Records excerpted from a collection

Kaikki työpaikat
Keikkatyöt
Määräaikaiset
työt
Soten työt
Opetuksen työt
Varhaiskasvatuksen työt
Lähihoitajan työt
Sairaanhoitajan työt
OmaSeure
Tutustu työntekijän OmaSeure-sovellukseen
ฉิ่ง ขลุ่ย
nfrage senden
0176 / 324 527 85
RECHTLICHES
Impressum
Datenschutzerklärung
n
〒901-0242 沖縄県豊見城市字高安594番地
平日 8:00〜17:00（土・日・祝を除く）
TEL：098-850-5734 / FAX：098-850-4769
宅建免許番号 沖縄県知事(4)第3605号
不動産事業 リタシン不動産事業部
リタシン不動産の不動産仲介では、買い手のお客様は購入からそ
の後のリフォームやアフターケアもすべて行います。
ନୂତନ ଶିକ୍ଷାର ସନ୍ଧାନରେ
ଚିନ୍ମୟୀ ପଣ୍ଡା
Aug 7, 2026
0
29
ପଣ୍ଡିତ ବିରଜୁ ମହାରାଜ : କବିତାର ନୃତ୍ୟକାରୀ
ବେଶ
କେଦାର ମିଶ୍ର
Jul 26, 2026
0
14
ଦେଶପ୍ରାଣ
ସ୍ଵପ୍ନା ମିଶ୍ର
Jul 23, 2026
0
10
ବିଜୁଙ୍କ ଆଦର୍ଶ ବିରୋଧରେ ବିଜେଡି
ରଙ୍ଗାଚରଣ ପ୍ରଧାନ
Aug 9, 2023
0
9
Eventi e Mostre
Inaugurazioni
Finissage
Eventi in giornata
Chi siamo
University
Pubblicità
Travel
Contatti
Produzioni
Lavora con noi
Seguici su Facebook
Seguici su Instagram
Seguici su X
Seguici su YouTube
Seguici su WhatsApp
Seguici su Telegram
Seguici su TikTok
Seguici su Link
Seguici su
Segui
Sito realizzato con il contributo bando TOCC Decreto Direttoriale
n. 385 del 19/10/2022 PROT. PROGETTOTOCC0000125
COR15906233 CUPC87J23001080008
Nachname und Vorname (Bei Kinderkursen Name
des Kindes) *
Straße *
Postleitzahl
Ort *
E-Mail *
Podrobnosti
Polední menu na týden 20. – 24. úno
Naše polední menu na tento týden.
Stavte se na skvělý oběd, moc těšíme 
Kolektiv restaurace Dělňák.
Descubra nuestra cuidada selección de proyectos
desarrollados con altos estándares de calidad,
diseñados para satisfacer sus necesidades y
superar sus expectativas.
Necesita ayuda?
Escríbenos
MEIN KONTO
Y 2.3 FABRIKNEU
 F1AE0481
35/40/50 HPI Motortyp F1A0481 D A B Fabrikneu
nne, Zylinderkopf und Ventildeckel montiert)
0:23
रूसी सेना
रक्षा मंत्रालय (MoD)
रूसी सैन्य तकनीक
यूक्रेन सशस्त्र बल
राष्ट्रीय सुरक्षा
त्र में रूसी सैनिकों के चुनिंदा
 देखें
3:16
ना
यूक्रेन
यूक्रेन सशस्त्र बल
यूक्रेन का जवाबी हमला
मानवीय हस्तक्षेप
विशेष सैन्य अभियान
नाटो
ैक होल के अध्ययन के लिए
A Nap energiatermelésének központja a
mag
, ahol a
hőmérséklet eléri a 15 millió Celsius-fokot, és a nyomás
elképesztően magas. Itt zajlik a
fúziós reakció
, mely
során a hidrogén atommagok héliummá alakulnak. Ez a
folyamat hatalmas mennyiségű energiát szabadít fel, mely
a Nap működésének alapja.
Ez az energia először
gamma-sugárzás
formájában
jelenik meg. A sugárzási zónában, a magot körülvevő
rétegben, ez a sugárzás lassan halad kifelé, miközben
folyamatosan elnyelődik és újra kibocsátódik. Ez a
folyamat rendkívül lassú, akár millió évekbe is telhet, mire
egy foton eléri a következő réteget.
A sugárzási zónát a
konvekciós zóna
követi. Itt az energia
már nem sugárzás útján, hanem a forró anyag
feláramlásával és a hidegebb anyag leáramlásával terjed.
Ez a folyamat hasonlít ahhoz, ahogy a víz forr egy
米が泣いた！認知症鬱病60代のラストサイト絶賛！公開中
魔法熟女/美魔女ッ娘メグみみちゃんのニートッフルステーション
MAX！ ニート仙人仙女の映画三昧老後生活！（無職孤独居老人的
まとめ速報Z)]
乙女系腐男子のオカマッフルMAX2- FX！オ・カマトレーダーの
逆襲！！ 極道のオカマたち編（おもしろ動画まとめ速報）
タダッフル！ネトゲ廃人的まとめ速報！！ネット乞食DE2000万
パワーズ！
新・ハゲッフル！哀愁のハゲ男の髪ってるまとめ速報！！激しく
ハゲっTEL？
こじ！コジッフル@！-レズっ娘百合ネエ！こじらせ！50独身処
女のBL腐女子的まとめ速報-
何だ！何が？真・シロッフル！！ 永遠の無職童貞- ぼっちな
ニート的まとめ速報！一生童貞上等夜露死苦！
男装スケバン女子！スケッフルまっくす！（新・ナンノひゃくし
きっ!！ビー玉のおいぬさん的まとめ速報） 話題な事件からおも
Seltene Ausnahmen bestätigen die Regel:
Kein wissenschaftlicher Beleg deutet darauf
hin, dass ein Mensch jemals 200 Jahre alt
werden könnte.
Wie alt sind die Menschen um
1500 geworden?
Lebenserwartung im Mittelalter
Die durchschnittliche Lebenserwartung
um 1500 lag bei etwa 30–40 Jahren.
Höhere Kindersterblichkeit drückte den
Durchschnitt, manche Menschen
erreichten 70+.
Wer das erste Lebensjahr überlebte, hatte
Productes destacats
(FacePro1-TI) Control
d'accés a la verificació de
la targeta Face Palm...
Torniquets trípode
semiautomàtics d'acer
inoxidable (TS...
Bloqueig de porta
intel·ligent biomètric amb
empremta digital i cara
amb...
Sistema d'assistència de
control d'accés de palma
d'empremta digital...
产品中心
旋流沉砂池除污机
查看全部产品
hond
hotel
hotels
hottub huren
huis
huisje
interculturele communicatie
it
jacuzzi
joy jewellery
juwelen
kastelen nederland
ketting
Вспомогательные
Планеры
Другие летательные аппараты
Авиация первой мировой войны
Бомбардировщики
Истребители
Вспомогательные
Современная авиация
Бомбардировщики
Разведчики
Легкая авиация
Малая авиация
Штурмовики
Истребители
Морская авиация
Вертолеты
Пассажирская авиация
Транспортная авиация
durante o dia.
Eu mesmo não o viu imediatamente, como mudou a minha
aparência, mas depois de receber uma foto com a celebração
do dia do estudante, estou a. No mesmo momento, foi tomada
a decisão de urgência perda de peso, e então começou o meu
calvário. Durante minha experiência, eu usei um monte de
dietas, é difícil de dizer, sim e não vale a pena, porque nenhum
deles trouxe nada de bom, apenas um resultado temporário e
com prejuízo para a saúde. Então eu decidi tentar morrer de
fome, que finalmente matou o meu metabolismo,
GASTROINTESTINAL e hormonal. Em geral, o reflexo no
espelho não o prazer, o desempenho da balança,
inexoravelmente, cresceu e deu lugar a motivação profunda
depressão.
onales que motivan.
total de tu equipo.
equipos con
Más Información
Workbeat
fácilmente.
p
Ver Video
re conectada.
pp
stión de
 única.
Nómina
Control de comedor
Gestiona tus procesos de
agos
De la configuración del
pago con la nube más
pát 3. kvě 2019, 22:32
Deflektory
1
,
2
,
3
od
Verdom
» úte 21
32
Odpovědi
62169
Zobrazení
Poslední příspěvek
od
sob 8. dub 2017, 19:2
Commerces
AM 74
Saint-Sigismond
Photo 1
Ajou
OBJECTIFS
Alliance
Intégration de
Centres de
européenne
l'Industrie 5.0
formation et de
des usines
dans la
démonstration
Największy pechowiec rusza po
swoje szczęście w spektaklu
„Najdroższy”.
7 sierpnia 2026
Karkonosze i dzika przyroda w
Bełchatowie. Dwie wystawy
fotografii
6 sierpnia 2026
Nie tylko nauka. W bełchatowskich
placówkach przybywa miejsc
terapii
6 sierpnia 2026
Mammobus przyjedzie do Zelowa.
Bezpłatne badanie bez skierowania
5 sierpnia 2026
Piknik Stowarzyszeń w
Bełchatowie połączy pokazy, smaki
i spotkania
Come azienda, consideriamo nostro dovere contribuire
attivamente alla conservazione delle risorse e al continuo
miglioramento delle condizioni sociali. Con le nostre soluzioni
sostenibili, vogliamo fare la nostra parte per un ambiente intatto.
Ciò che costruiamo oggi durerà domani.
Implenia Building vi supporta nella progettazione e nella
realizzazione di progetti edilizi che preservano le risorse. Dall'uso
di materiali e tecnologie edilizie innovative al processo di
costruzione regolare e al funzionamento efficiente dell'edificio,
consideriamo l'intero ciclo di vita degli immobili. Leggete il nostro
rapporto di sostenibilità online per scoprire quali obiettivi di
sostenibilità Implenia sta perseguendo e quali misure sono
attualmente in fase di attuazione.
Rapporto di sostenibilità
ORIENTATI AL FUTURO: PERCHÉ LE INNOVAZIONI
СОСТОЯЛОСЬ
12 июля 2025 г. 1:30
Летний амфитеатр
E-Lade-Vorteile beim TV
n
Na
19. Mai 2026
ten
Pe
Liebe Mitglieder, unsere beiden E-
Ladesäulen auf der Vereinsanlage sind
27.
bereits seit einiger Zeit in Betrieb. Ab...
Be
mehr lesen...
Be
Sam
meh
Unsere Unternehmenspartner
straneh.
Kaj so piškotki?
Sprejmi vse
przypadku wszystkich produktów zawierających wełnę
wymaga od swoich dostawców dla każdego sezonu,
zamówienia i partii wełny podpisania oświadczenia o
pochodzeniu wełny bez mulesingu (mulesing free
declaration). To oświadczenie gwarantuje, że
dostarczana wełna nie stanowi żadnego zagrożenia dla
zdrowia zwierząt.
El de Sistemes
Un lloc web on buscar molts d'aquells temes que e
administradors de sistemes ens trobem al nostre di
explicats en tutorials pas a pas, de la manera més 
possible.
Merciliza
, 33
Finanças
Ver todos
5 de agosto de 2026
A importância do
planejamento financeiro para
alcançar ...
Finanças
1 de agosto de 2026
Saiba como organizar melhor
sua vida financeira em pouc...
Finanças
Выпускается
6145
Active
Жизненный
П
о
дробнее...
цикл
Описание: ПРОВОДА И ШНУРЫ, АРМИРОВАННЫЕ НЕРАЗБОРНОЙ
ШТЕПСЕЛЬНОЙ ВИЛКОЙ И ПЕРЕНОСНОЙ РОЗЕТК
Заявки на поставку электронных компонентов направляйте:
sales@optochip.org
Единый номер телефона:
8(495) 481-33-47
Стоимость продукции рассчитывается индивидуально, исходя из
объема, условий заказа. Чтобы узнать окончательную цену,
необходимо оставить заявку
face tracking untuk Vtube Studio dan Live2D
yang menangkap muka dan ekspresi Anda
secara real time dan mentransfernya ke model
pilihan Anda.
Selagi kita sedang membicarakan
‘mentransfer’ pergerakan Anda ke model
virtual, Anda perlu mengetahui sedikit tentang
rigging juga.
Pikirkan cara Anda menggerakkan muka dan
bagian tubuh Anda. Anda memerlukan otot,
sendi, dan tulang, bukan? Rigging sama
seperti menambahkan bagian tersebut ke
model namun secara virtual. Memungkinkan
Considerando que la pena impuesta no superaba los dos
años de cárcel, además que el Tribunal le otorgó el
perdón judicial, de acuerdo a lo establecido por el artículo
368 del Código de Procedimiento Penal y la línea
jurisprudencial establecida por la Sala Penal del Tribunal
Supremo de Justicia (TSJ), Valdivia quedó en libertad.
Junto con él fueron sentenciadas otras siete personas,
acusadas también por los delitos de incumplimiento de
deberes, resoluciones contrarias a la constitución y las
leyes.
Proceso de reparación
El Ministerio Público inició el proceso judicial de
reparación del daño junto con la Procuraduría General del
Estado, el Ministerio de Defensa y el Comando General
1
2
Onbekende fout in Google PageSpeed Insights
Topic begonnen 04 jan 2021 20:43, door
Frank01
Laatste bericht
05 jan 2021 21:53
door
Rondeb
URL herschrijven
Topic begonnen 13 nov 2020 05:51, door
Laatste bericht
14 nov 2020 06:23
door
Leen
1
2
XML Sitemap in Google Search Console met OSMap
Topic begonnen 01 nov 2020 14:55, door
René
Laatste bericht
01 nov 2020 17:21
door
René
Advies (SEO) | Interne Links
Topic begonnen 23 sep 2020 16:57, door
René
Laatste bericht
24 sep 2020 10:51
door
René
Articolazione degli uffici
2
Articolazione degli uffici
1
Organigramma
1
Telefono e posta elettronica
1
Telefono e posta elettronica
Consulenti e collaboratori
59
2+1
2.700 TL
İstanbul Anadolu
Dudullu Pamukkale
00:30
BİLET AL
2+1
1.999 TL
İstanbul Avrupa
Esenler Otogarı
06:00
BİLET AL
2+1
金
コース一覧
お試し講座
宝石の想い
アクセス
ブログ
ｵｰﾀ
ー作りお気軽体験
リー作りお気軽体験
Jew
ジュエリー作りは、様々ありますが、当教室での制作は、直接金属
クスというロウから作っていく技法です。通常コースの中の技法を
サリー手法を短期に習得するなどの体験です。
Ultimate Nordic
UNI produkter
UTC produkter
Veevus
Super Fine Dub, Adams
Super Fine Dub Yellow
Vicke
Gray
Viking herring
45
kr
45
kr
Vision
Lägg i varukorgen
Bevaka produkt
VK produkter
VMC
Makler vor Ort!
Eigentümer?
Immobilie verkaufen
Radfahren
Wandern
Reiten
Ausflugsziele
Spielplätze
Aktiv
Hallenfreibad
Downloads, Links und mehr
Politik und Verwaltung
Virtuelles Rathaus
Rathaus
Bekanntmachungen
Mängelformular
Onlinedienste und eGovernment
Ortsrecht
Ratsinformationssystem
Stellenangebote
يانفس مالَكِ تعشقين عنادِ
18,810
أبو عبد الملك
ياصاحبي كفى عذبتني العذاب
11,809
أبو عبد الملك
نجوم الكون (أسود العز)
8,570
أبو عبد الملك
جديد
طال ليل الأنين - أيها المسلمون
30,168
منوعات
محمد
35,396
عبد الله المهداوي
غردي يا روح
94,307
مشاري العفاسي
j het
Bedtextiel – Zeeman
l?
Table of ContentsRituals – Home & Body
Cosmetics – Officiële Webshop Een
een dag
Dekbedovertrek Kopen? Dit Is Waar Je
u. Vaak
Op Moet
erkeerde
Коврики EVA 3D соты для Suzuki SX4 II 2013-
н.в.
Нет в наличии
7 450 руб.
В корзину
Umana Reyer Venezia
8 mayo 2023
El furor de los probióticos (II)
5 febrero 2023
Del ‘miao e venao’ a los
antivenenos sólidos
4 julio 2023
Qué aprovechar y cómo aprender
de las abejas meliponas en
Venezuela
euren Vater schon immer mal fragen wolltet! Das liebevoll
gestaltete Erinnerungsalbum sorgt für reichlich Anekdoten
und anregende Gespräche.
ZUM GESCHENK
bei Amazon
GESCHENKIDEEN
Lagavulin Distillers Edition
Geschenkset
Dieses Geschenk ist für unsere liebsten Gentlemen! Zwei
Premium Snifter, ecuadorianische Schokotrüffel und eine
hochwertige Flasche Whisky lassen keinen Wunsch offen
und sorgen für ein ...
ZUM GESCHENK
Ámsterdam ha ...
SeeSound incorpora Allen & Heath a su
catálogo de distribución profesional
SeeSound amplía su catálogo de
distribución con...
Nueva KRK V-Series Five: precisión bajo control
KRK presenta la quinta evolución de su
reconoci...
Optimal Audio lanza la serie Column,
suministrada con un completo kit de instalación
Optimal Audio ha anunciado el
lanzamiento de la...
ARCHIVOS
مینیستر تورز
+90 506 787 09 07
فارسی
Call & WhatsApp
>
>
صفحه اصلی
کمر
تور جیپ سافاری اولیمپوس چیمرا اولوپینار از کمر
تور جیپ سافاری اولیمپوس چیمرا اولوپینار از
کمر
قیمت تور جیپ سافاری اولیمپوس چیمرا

→ Activity:
Up to and including the line with "nne, Zylinderkopf und Ventildeckel montiert)", repeat the entries exactly, beginning at their first line.

→ Response area:
Kaikki työpaikat
Keikkatyöt
Määräaikaiset
työt
Soten työt
Opetuksen työt
Varhaiskasvatuksen työt
Lähihoitajan työt
Sairaanhoitajan työt
OmaSeure
Tutustu työntekijän OmaSeure-sovellukseen
ฉิ่ง ขลุ่ย
nfrage senden
0176 / 324 527 85
RECHTLICHES
Impressum
Datenschutzerklärung
n
〒901-0242 沖縄県豊見城市字高安594番地
平日 8:00〜17:00（土・日・祝を除く）
TEL：098-850-5734 / FAX：098-850-4769
宅建免許番号 沖縄県知事(4)第3605号
不動産事業 リタシン不動産事業部
リタシン不動産の不動産仲介では、買い手のお客様は購入からそ
の後のリフォームやアフターケアもすべて行います。
ନୂତନ ଶିକ୍ଷାର ସନ୍ଧାନରେ
ଚିନ୍ମୟୀ ପଣ୍ଡା
Aug 7, 2026
0
29
ପଣ୍ଡିତ ବିରଜୁ ମହାରାଜ : କବିତାର ନୃତ୍ୟକାରୀ
ବେଶ
କେଦାର ମିଶ୍ର
Jul 26, 2026
0
14
ଦେଶପ୍ରାଣ
ସ୍ଵପ୍ନା ମିଶ୍ର
Jul 23, 2026
0
10
ବିଜୁଙ୍କ ଆଦର୍ଶ ବିରୋଧରେ ବିଜେଡି
ରଙ୍ଗାଚରଣ ପ୍ରଧାନ
Aug 9, 2023
0
9
Eventi e Mostre
Inaugurazioni
Finissage
Eventi in giornata
Chi siamo
University
Pubblicità
Travel
Contatti
Produzioni
Lavora con noi
Seguici su Facebook
Seguici su Instagram
Seguici su X
Seguici su YouTube
Seguici su WhatsApp
Seguici su Telegram
Seguici su TikTok
Seguici su Link
Seguici su
Segui
Sito realizzato con il contributo bando TOCC Decreto Direttoriale
n. 385 del 19/10/2022 PROT. PROGETTOTOCC0000125
COR15906233 CUPC87J23001080008
Nachname und Vorname (Bei Kinderkursen Name
des Kindes) *
Straße *
Postleitzahl
Ort *
E-Mail *
Podrobnosti
Polední menu na týden 20. – 24. úno
Naše polední menu na tento týden.
Stavte se na skvělý oběd, moc těšíme 
Kolektiv restaurace Dělňák.
Descubra nuestra cuidada selección de proyectos
desarrollados con altos estándares de calidad,
diseñados para satisfacer sus necesidades y
superar sus expectativas.
Necesita ayuda?
Escríbenos
MEIN KONTO
Y 2.3 FABRIKNEU
 F1AE0481
35/40/50 HPI Motortyp F1A0481 D A B Fabrikneu
nne, Zylinderkopf und Ventildeckel montiert)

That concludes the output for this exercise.